## Your objective
Quote word for word from the line holding "震源地ごとの地震発生回数" to the last line below, including both, and omit any pictures.

## Given records
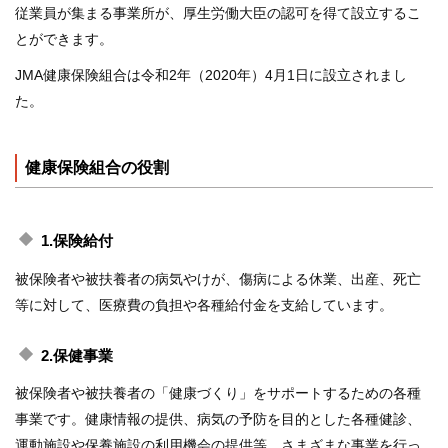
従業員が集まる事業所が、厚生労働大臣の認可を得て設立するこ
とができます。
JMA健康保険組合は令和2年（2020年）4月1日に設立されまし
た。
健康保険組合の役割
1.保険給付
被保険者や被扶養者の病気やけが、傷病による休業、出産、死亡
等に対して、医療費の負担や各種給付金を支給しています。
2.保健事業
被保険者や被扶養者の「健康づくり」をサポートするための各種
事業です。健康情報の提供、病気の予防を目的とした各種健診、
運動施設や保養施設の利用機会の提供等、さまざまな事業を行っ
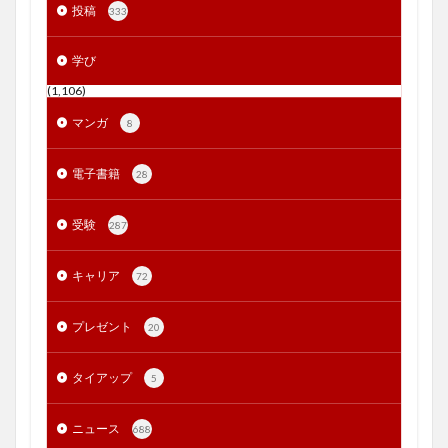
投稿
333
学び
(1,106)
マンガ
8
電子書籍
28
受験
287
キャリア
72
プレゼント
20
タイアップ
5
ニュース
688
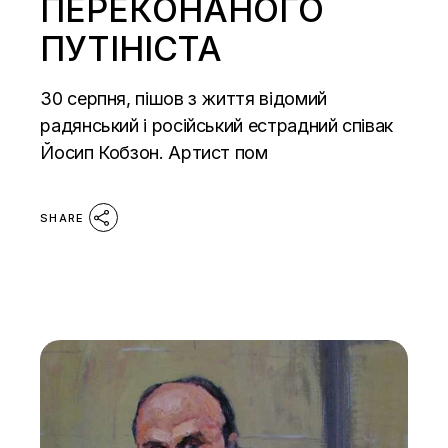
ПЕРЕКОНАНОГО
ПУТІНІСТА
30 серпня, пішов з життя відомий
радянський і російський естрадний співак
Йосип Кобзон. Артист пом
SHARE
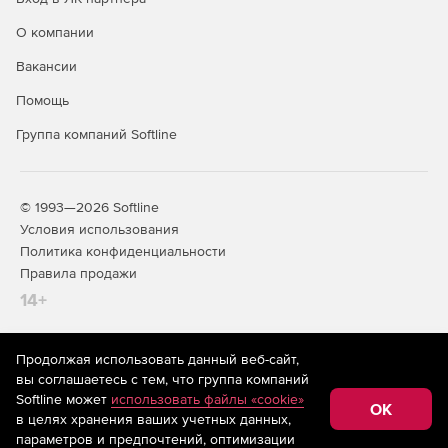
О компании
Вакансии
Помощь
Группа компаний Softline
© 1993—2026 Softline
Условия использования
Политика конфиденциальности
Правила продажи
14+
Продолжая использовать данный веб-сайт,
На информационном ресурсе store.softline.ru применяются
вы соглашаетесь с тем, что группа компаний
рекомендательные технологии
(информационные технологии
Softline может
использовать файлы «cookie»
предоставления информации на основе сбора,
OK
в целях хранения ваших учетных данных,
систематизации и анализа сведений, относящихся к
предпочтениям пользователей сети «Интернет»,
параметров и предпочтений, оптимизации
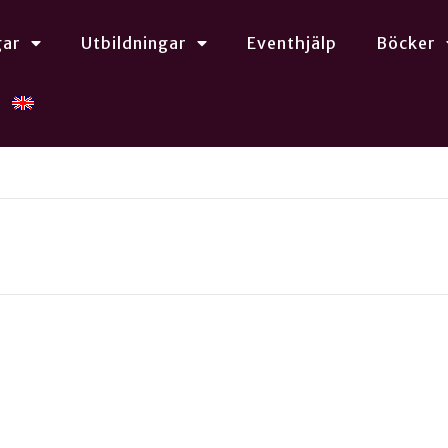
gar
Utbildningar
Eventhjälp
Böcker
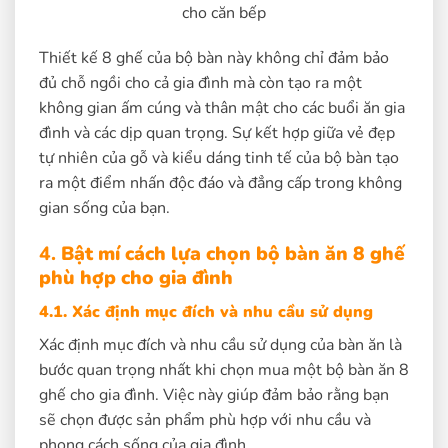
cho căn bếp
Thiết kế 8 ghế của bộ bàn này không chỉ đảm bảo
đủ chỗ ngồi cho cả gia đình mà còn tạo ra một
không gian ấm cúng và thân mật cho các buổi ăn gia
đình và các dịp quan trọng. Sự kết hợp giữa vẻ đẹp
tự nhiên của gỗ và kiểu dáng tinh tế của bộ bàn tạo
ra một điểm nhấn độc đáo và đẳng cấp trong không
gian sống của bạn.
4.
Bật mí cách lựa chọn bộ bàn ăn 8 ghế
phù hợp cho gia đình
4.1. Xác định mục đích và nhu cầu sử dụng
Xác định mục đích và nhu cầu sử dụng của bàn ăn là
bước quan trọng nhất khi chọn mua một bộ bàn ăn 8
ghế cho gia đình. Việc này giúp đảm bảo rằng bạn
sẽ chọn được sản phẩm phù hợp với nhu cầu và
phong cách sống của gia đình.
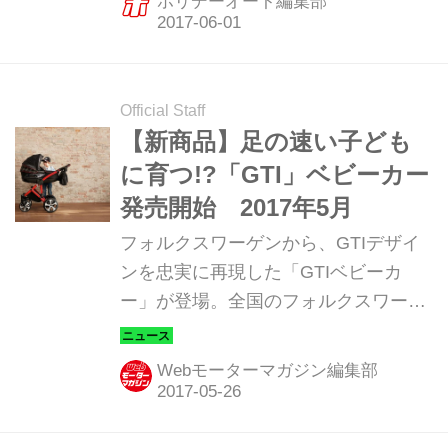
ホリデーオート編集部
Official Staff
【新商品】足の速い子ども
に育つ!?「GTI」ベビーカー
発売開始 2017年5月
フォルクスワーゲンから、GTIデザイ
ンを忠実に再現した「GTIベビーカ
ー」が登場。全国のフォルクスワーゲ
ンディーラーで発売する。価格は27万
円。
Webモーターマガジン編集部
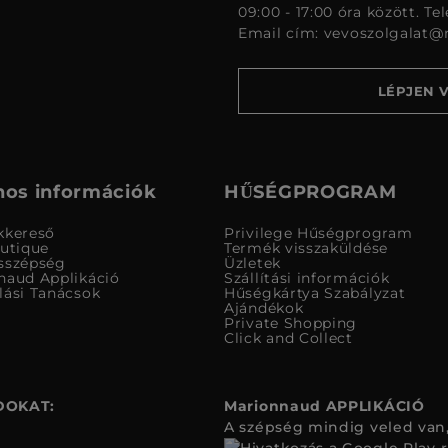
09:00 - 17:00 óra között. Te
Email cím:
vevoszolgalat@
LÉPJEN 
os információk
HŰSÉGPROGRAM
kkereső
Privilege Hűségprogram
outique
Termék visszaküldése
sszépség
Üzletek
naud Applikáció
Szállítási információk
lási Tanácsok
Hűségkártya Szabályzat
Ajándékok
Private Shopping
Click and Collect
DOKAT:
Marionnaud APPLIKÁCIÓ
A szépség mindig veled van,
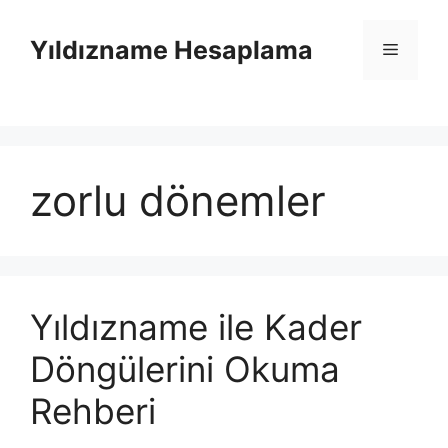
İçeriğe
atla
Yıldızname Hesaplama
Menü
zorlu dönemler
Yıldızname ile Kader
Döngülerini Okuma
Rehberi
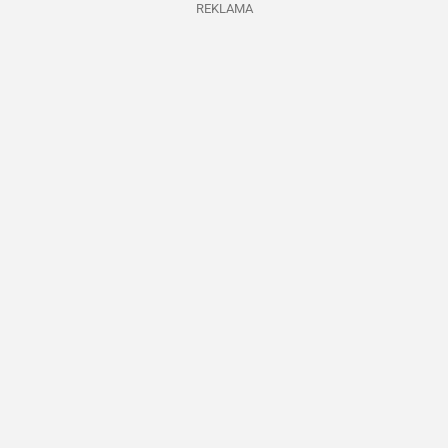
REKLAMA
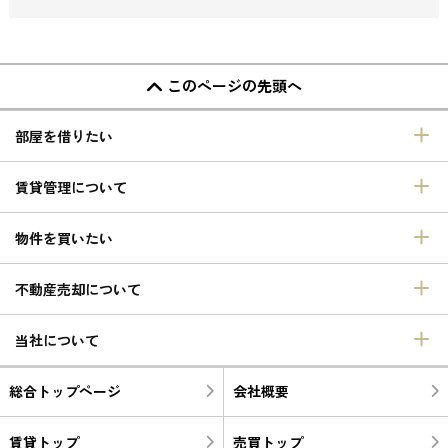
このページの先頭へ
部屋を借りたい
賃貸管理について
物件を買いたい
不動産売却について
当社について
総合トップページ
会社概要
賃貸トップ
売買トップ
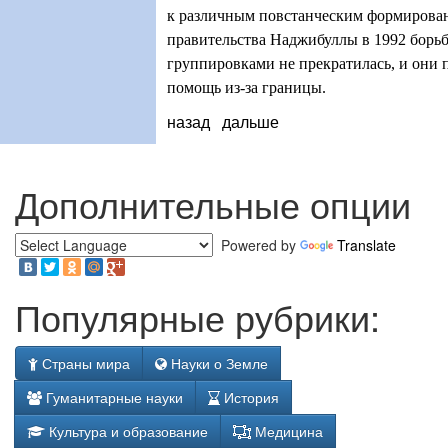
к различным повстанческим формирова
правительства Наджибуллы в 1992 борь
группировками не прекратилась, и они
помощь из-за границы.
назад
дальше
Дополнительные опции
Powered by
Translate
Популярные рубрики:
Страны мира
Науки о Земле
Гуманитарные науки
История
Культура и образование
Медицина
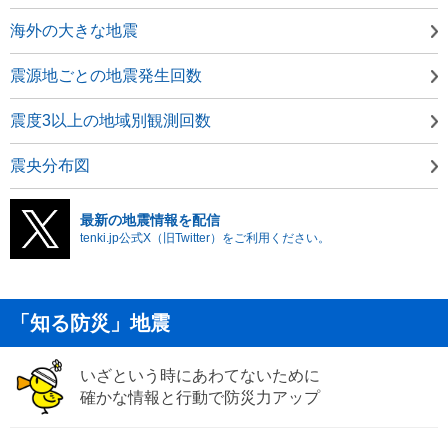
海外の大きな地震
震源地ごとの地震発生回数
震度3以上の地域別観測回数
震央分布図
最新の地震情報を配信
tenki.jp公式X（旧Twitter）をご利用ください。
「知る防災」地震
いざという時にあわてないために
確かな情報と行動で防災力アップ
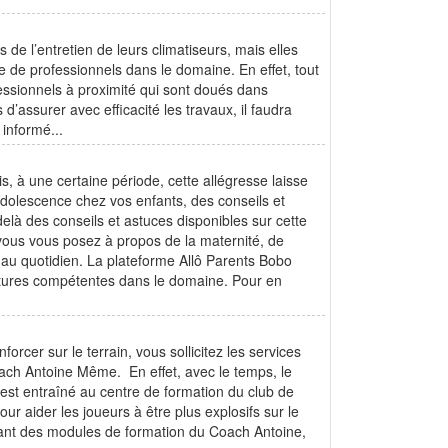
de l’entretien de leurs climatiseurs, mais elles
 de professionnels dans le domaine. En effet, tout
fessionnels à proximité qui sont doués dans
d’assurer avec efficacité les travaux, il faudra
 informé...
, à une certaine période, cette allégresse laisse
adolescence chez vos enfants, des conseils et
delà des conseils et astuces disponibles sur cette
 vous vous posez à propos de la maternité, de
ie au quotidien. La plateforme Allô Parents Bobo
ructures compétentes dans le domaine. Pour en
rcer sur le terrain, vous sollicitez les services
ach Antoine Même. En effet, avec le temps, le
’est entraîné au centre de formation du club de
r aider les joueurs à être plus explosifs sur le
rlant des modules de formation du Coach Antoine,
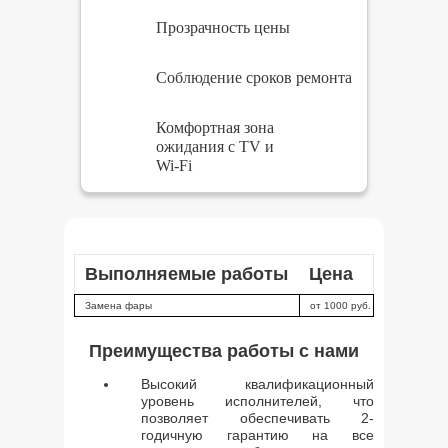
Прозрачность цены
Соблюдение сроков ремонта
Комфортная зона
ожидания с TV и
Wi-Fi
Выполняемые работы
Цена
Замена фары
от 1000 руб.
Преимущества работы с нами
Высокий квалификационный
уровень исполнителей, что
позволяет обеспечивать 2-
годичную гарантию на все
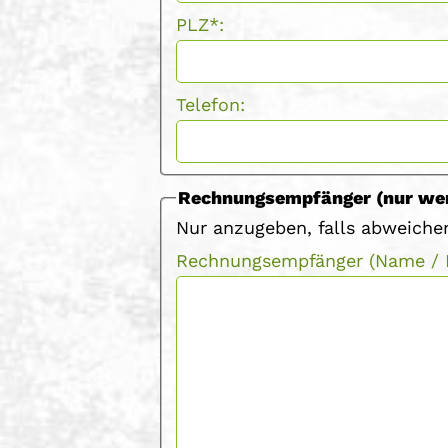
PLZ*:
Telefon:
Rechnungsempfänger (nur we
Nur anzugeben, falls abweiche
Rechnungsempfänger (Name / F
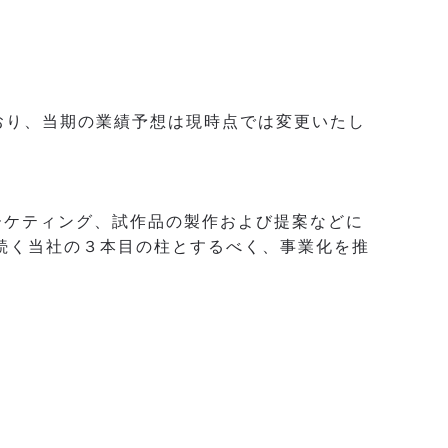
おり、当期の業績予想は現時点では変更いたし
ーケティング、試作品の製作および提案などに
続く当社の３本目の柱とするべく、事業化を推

## Reply to the task
震源地ごとの地震発生回数
震度3以上の地域別観測回数
震央分布図
最新の地震情報を配信
tenki.jp公式X（旧Twitter）をご利用ください。
「知る防災」地震
いざという時にあわてないために
確かな情報と行動で防災力アップ
de l’entretien de leurs climatiseurs, mais elles
 de professionnels dans le domaine. En effet, tout
fessionnels à proximité qui sont doués dans
d’assurer avec efficacité les travaux, il faudra
 informé...
, à une certaine période, cette allégresse laisse
adolescence chez vos enfants, des conseils et
delà des conseils et astuces disponibles sur cette
 vous vous posez à propos de la maternité, de
ie au quotidien. La plateforme Allô Parents Bobo
ructures compétentes dans le domaine. Pour en
rcer sur le terrain, vous sollicitez les services
ach Antoine Même. En effet, avec le temps, le
’est entraîné au centre de formation du club de
r aider les joueurs à être plus explosifs sur le
rlant des modules de formation du Coach Antoine,
Прозрачность цены
Соблюдение сроков ремонта
Комфортная зона
ожидания с TV и
Wi-Fi
Выполняемые работы
Цена
Замена фары
от 1000 руб.
Преимущества работы с нами
Высокий квалификационный
уровень исполнителей, что
позволяет обеспечивать 2-
годичную гарантию на все
PLZ*:
Telefon:
Rechnungsempfänger (nur we
Nur anzugeben, falls abweiche
Rechnungsempfänger (Name / F
おり、当期の業績予想は現時点では変更いたし
ーケティング、試作品の製作および提案などに
続く当社の３本目の柱とするべく、事業化を推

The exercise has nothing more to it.